### What is required
Would you return the data exactly as given, except for its pictures?

Segment Start: Records for this exercise

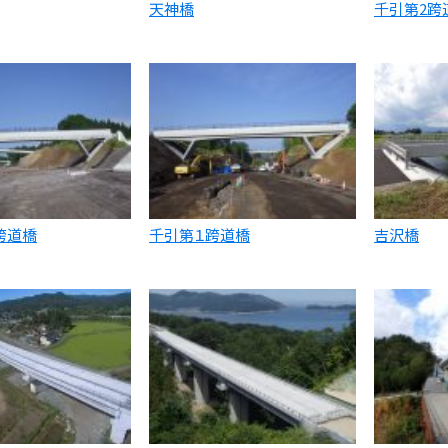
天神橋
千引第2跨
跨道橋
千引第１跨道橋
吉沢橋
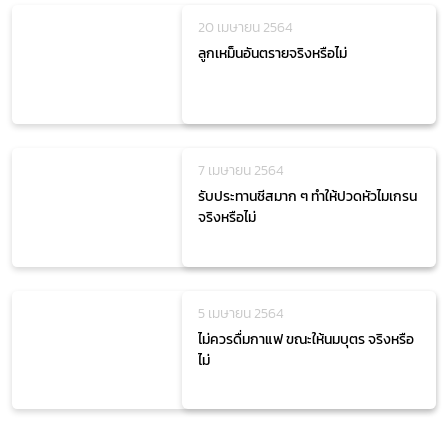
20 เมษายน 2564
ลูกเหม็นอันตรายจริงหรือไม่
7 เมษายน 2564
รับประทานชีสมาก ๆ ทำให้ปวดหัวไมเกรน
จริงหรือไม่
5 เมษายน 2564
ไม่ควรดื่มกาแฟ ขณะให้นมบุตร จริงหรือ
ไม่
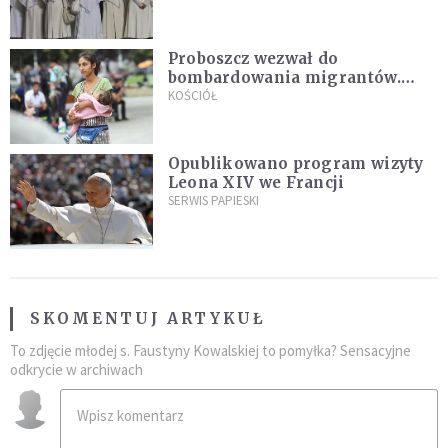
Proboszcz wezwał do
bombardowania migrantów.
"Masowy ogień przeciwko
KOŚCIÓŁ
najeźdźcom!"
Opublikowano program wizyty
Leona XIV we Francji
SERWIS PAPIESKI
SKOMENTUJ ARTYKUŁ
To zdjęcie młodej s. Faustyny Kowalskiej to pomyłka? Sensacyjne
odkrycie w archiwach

Segment End: Records for this exercise

### Problem solution
天神橋
千引第2跨
跨道橋
千引第１跨道橋
吉沢橋
20 เมษายน 2564
ลูกเหม็นอันตรายจริงหรือไม่
7 เมษายน 2564
รับประทานชีสมาก ๆ ทำให้ปวดหัวไมเกรน
จริงหรือไม่
5 เมษายน 2564
ไม่ควรดื่มกาแฟ ขณะให้นมบุตร จริงหรือ
ไม่
Proboszcz wezwał do
bombardowania migrantów.
"Masowy ogień przeciwko
KOŚCIÓŁ
najeźdźcom!"
Opublikowano program wizyty
Leona XIV we Francji
SERWIS PAPIESKI
SKOMENTUJ ARTYKUŁ
To zdjęcie młodej s. Faustyny Kowalskiej to pomyłka? Sensacyjne
odkrycie w archiwach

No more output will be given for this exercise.